Goldenrod Gall Fly

Have you ever wondered what’s inside those hard balls on goldenrod stems?

When I was young, my father had cut them open with his jackknife and used the grubs inside for ice-fishing. And I knew, early on, that they were called galls. But it didn’t dawn on me to wonder what the grubs might turn into or what they were doing there in the first place…until now.

Over the last few years, I began to take an interest in plant galls and have done some research and reading on the subject. The silvery cone galls that form on willows might be my favorites, but the goldenrod galls certainly remain the most conspicuous and most frequently encountered. It seems nearly every stand of Canada goldenrod (Solidago canadensis) one walks through has a few galls, burgeoning among the stems.

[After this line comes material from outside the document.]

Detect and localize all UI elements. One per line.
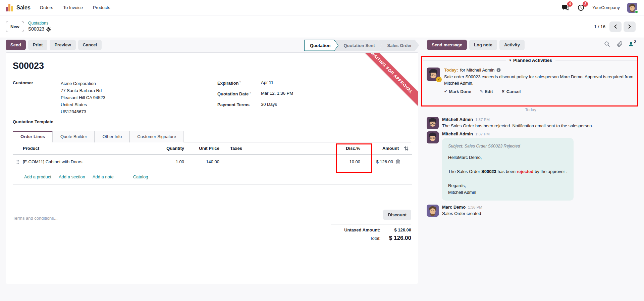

These galls are caused by the goldenrod gall fly (Eurosta solidaginis), a well known member of the family Tephritidae, the fruit flies. In fact, so well known are these flies, that a description of their lifecycle is included in my copy of Plant Galls by Margaret Redfern, a British book (part of the Collins New Naturalist series). The female gall fly injects an egg into the developing buds of the goldenrod, using her pointy posterior. The egg hatches and the larva burrows further into the plant and secretes chemicals that cause the plant to grow abnormally around it. The larva feeds on this extra growth throughout the summer, then overwinters safe inside the gall (safe except for the wise chickadees which know how to extract them). At some point, late winter or early spring, the larva pupates and the adult flies emerge soon after, about the time the goldenrod begins to grow late spring. The gall flies mate, after an elaborate courtship dance, and the cycle starts over.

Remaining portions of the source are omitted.